What the task requires: Go through the listing beneath and show each line containing the string "consistent".

Supplied entries:
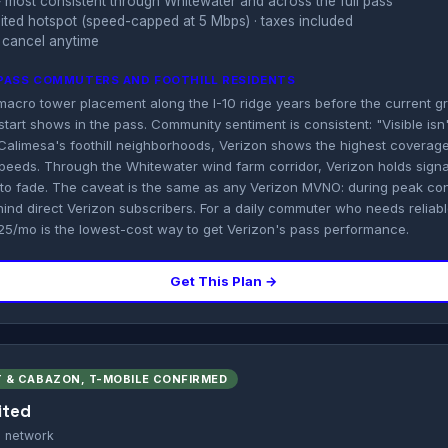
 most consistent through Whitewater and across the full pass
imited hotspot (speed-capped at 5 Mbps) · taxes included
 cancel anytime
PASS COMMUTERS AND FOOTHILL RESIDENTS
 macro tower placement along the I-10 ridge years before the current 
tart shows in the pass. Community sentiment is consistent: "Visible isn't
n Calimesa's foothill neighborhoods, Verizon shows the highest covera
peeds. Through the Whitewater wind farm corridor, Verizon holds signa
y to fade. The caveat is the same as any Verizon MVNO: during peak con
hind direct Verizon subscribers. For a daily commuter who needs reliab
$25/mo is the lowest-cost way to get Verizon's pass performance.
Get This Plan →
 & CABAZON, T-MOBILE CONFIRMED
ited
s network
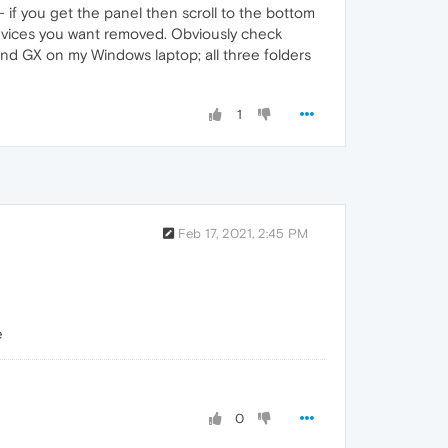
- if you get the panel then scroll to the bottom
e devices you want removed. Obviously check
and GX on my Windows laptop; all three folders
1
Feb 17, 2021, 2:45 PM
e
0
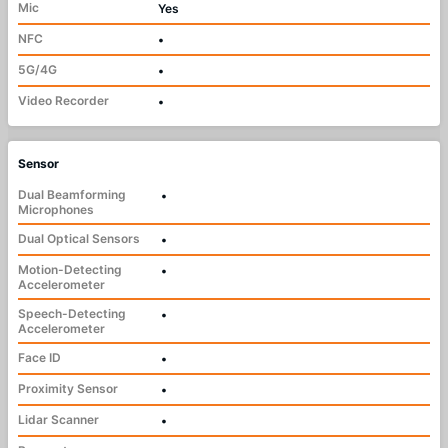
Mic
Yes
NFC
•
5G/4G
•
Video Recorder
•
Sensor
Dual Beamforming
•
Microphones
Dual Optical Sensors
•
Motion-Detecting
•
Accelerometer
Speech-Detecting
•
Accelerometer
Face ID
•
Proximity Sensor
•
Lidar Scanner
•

---

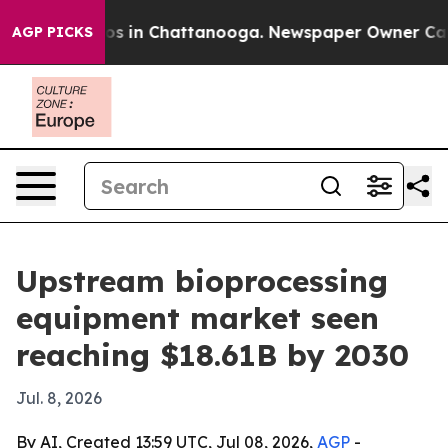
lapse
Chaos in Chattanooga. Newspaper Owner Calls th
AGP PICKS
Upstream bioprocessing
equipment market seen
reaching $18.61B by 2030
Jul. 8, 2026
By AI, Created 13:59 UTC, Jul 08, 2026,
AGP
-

Your response:
 most consistent through Whitewater and across the full pass
tart shows in the pass. Community sentiment is consistent: "Visible isn't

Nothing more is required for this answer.